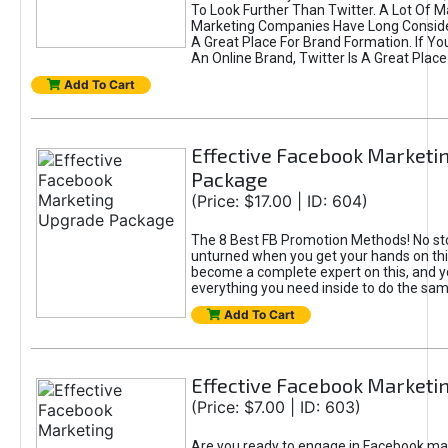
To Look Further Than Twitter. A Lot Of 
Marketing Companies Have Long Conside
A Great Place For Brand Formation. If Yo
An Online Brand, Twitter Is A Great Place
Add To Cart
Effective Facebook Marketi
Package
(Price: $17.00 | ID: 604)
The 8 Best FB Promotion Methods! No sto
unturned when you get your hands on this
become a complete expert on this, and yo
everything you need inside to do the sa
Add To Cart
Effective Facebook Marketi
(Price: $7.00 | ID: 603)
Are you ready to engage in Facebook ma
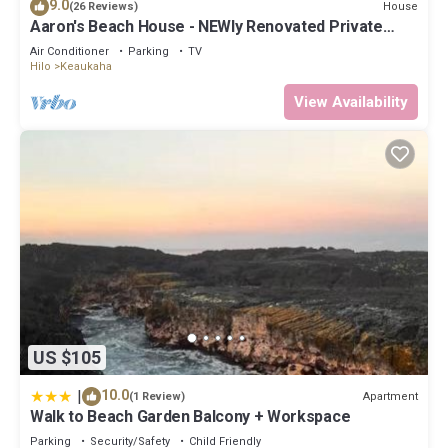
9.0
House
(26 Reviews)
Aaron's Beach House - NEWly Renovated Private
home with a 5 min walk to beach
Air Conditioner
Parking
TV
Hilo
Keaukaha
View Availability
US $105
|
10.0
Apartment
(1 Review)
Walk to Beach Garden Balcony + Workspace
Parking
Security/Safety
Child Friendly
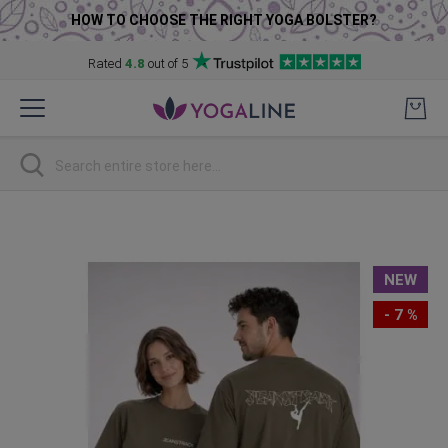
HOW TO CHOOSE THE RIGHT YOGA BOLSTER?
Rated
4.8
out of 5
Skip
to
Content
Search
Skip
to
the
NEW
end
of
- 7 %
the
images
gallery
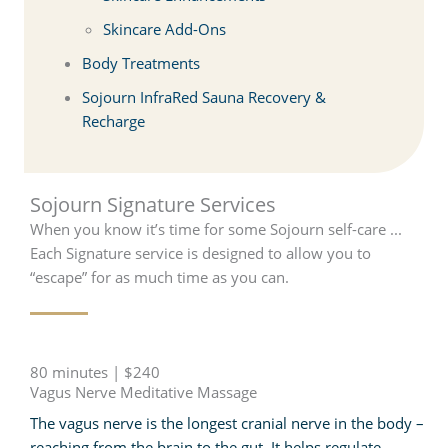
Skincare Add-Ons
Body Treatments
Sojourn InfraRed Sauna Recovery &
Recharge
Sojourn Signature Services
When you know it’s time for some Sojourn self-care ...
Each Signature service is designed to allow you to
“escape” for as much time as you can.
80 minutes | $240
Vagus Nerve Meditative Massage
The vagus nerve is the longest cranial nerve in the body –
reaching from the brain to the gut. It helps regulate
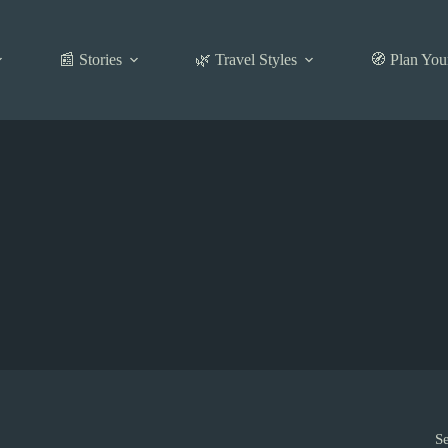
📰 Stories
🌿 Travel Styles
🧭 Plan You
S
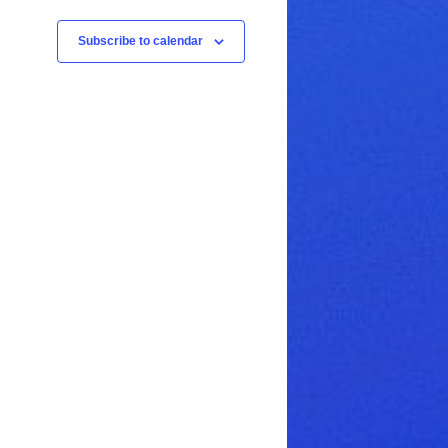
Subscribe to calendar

====================

EXERCISE DETAILS:
Nothing but the lines with "Twitter" should be returned, copied from the entries above.

ANSWER SPACE:
To Look Further Than Twitter. A Lot Of 
An Online Brand, Twitter Is A Great Place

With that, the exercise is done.